¹   Pistorius B, Westberry K, Drehobl M, et al. Prospective, randomized, comparative trial of ciprofloxacin otic drops, with or without hydrocortisone, vs. polymyxin B-neomycin-hydrocortisone otic suspension in the treatment of acute diffuse otitis externa. Infect Dis in Clin Pract. 1999;8:387-395.

²   Russell PT, Church CA, Jinn TH, et al. Effects of common topical otic preparations on the morphology of isolated cochlear outer hair cells. Acta Otolaryngol. 2001; 121:135-139.

³   Schapowal AG. Contact dermatitis to antibiotic ear drops is due to neomycin but not to ciprofloxacin. Presented at the XXth Congress of the European Academy of Allergology and Clinical Immunology; May 2001; Berlin, Germany.

⁴   Van Asperen IA, de Rover CM, Schijven JF, et al. Risk of otitis externa after swimming in recreational fresh water lakes containing Pseudomonas aeraginosa. BMJ. 1995;311:1407-1410.

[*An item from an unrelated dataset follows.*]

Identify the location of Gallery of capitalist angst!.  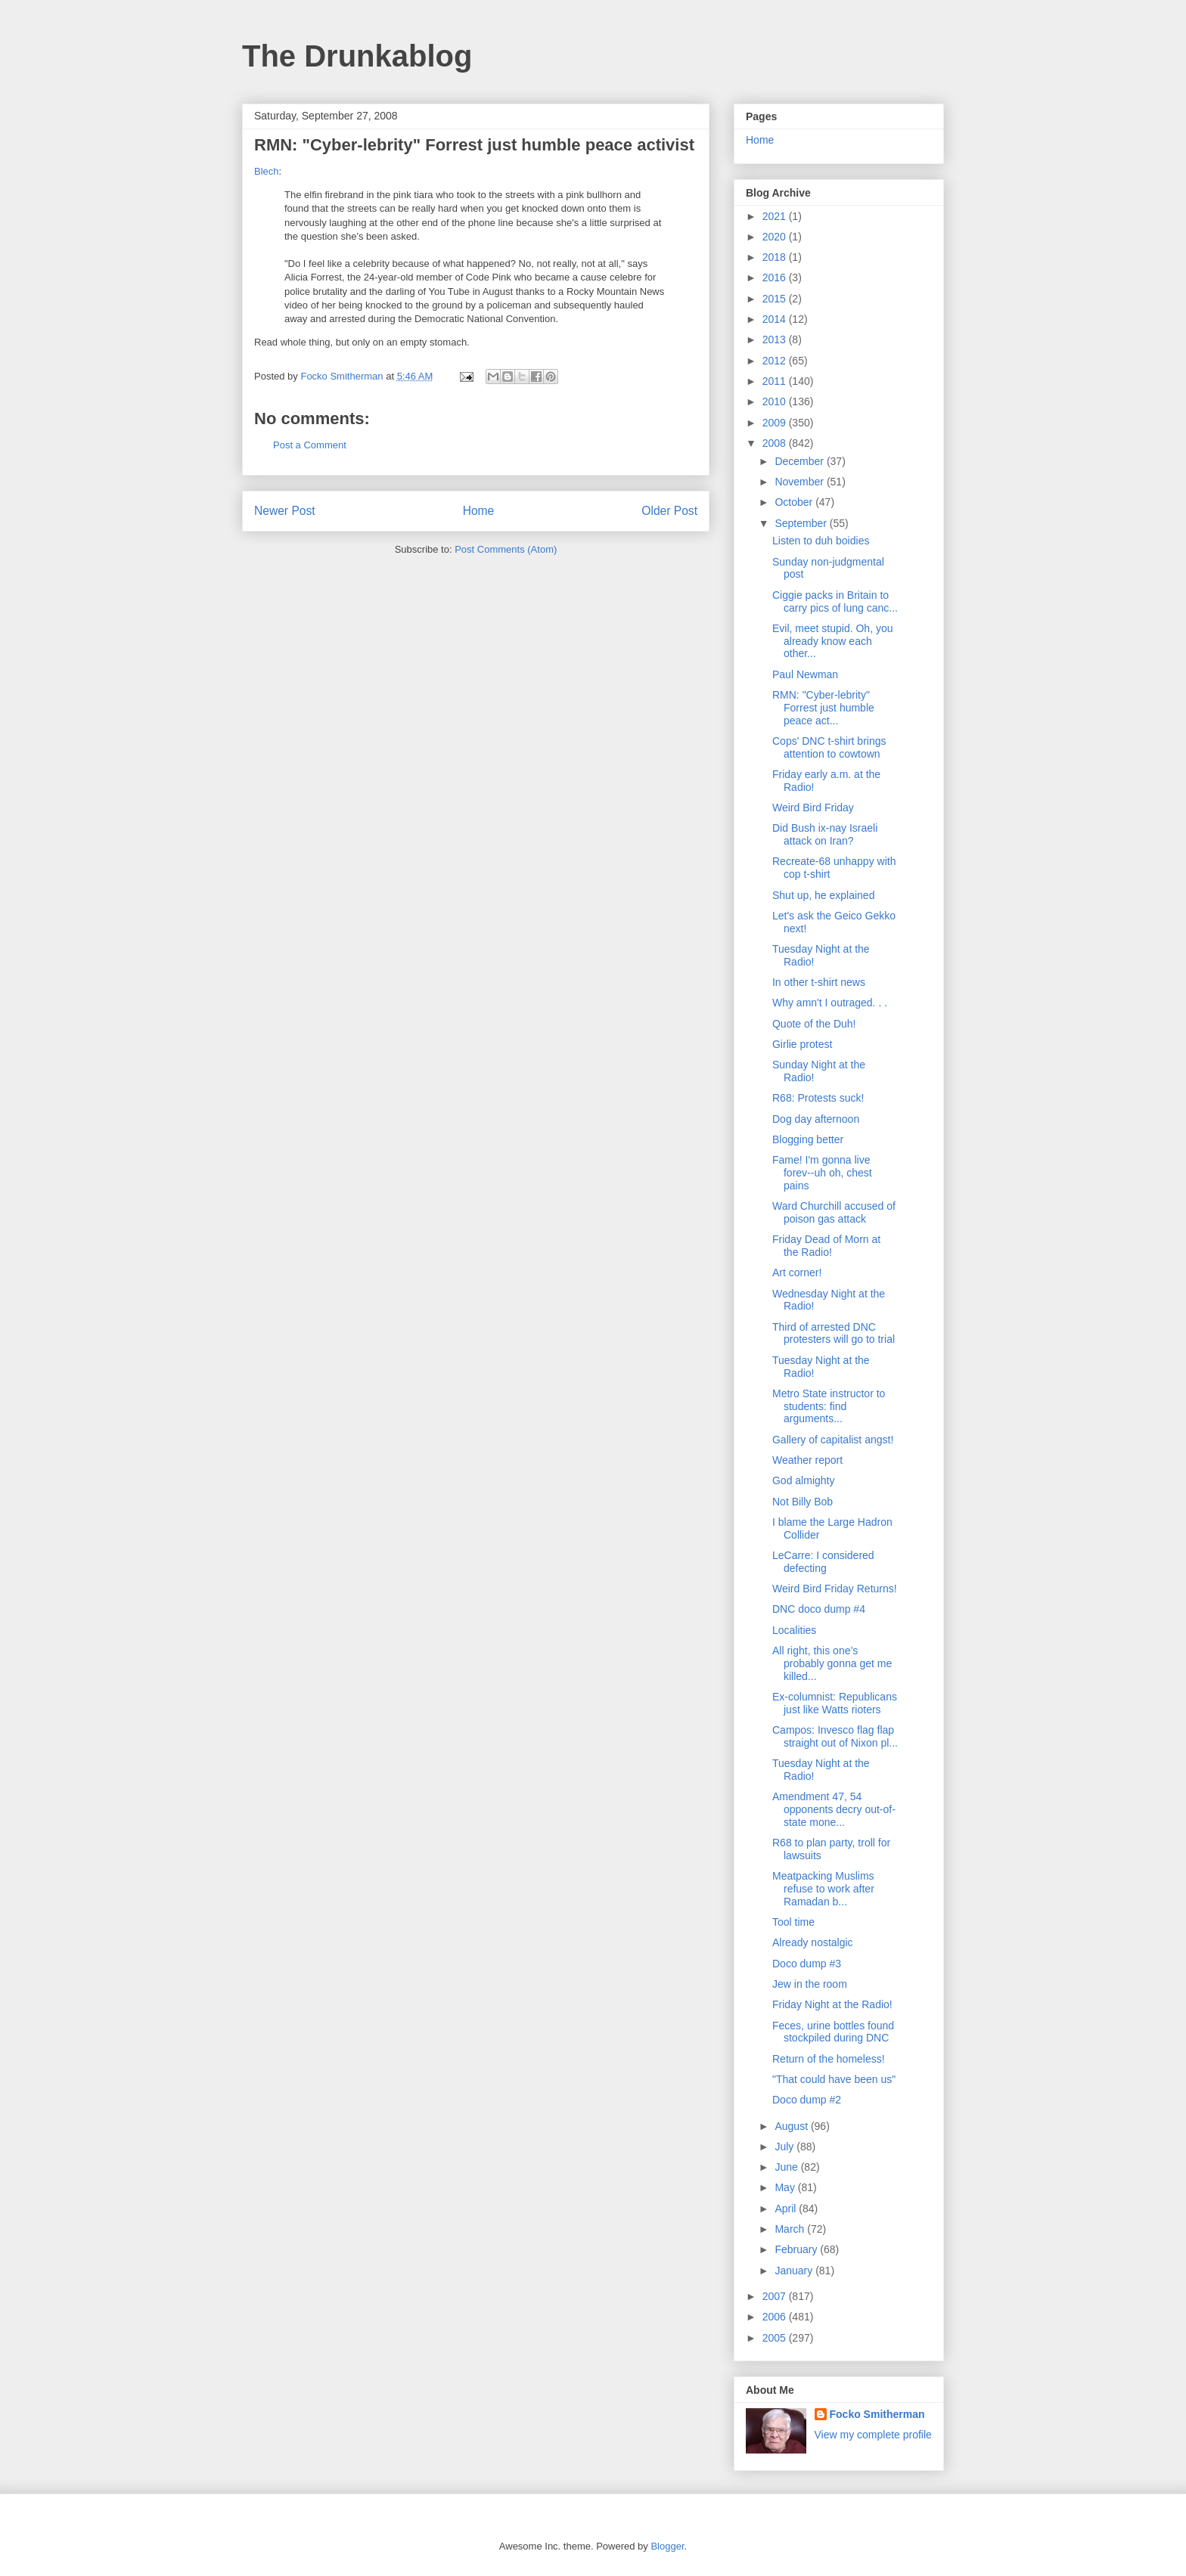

⁵   Floxin Otic (ofloxacin otic solution) 0.3% is indicated for the treatment of infections caused by susceptible strains of the designated microorganisms in the specific conditions listed below:
Otitis Externa in adults and pediatric patients, one year and older, due to Staphylococcus aureus and Pseudomonas aeruginosa.
Chronic Suppurative Otitis Media in patients 12 years and older with perforated tympanic membranes due to Staphylococcus aureus, Proteus mirabilis, and Pseudomonas aeruginosa.
Acute Otitis Media in pediatric patients one year and older with tympanostomy tubes due to Staphylococcus aureus, Streptococcus pneumoniae, Haemophilus influenzae, Moraxella catarrhalis, and Pseudomonas aeruginosa .

⁶   Cipro HC Otic (ciprofloxacin HCl and hydrocortisone otic suspension) is indicated for the treatment of acute otitis externa in adult and pediatric patients, one year and older, due to susceptible strains of Pseudomonas aeruginosa, Staphylococcus aureus, and Proteus mirabilis.

⁷  Ciloxan (ciprofloxacin HCl) Ophthalmic solution is indicated for the treatment of infections caused by susceptible strains of the designated microorganisms in the conditions listed below:
Corneal Ulcers - Pseudomonas aeruginosa, Serratia marcescens, Staphylococcus aureus, Staphylococcus epidermidis, Streptococcus pneomoniae, Streptococcus (Viridans Group);
Conjunctivitis - Haemophilus influenzae, Staphylococcus aureus, Staphylococcus epidermidis, Streptococcus pneomoniae.